■ Task objective
When you reach the line containing "www.britishschool.hr" in the records below, start copying exactly, and stop once you have copied the line containing "China limitem o".

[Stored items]

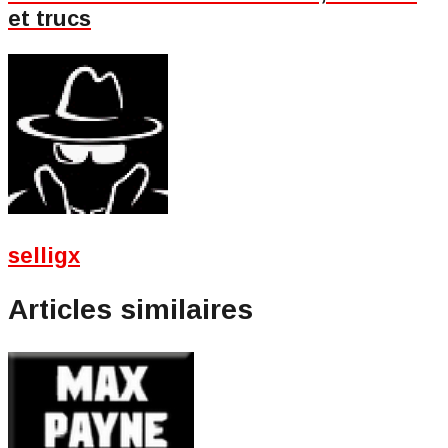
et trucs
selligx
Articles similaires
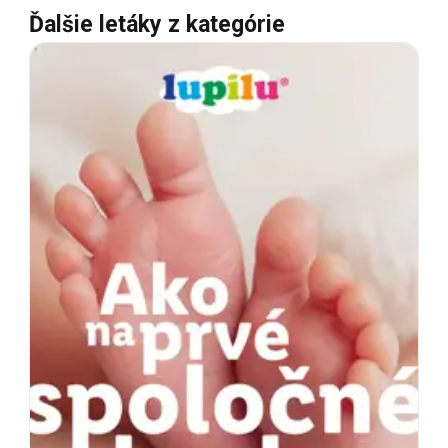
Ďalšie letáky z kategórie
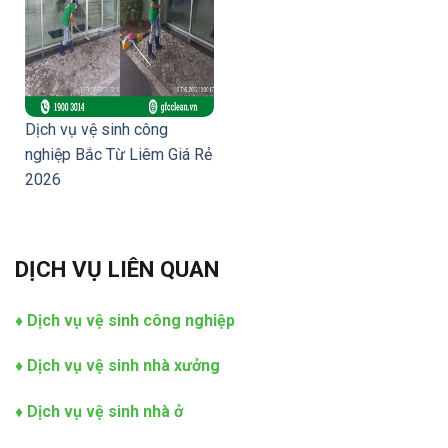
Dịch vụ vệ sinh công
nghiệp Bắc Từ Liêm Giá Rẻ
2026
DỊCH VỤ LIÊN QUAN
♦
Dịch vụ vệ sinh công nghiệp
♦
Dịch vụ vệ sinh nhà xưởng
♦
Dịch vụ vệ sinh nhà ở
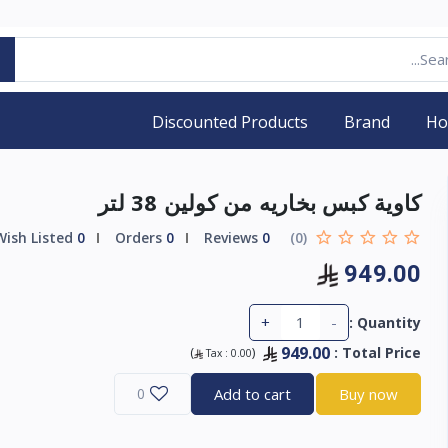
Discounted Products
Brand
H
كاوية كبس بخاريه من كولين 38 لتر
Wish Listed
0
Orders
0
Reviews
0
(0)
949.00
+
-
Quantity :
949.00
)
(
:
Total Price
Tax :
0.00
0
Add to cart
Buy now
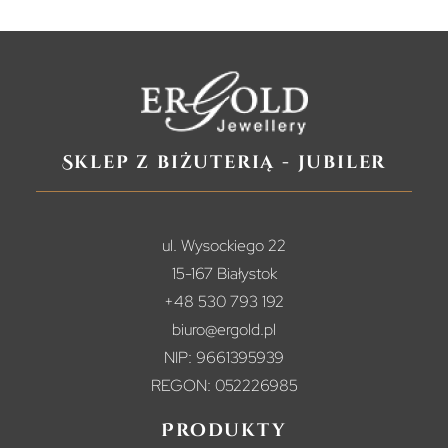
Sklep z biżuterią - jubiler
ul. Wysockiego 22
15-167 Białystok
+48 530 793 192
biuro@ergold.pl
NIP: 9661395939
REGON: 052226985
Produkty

==

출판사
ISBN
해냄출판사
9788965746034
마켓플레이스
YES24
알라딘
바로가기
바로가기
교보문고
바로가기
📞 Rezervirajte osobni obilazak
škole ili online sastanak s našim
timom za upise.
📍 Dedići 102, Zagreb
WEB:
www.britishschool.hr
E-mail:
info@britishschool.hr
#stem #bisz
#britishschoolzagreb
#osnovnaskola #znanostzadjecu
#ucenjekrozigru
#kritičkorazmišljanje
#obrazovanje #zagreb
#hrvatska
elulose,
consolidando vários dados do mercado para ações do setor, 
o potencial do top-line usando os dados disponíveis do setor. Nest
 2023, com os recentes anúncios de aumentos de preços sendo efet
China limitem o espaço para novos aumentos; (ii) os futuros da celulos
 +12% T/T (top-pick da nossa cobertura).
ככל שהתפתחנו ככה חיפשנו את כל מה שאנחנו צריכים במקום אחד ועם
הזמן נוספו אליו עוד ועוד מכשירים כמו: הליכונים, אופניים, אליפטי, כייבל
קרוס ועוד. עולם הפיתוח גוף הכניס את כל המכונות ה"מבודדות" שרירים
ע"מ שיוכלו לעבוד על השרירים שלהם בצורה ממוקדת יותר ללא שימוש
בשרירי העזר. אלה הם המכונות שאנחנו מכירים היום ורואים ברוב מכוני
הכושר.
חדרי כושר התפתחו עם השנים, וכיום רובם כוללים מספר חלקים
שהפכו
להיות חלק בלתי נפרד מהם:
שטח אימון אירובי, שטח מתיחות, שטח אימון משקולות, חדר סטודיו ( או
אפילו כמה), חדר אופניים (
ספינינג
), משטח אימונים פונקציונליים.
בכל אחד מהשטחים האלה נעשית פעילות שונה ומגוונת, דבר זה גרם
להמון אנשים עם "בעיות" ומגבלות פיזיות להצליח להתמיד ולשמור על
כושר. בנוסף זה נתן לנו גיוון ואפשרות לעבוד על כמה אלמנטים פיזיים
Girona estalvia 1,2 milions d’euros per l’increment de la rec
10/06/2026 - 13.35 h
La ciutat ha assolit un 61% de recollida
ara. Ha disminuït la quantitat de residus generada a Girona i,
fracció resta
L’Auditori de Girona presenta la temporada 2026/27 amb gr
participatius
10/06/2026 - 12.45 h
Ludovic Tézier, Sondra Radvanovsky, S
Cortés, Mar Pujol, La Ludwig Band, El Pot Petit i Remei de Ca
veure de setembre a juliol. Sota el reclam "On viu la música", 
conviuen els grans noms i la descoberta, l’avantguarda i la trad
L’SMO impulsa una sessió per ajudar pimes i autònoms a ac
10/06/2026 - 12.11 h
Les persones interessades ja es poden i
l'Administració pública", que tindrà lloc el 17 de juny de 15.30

...

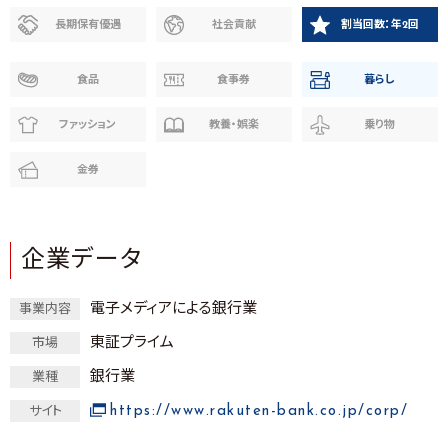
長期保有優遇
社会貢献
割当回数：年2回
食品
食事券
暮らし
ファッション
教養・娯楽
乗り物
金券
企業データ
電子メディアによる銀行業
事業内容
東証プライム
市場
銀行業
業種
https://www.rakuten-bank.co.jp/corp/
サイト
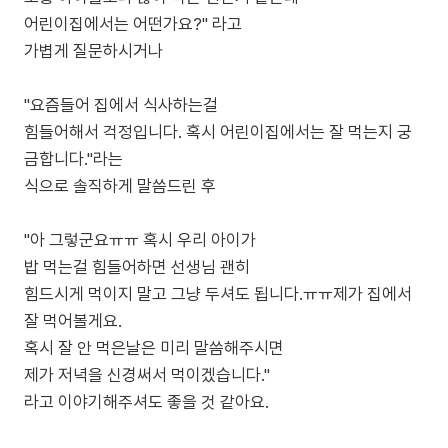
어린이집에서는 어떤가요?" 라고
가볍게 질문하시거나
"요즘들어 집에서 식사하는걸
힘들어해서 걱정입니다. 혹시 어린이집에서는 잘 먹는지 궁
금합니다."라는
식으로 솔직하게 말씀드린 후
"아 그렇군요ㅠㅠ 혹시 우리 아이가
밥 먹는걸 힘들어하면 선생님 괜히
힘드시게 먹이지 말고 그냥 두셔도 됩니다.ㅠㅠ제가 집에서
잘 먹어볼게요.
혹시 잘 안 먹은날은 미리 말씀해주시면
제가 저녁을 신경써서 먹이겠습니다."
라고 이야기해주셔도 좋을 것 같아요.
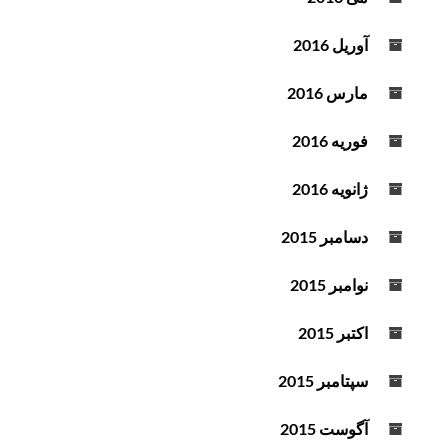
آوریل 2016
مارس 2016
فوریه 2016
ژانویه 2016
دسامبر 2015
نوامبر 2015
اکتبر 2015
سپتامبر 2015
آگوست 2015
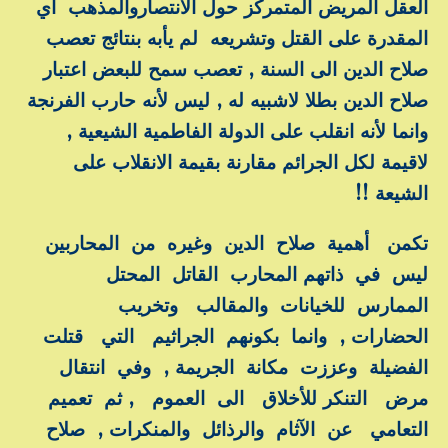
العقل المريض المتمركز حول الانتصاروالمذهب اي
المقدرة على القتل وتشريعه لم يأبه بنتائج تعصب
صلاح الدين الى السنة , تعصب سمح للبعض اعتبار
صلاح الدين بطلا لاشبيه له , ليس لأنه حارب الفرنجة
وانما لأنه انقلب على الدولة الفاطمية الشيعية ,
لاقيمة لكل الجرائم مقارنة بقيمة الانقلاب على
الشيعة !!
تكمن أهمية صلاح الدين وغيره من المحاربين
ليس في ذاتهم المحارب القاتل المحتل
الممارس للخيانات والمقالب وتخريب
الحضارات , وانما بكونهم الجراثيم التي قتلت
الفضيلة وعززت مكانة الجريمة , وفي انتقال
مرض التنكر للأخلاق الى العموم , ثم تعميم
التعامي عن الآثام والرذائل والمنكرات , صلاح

■ Output of the task
www.britishschool.hr
E-mail:
info@britishschool.hr
#stem #bisz
#britishschoolzagreb
#osnovnaskola #znanostzadjecu
#ucenjekrozigru
#kritičkorazmišljanje
#obrazovanje #zagreb
#hrvatska
elulose,
consolidando vários dados do mercado para ações do setor, 
o potencial do top-line usando os dados disponíveis do setor. Nest
 2023, com os recentes anúncios de aumentos de preços sendo efet
China limitem o espaço para novos aumentos; (ii) os futuros da celulos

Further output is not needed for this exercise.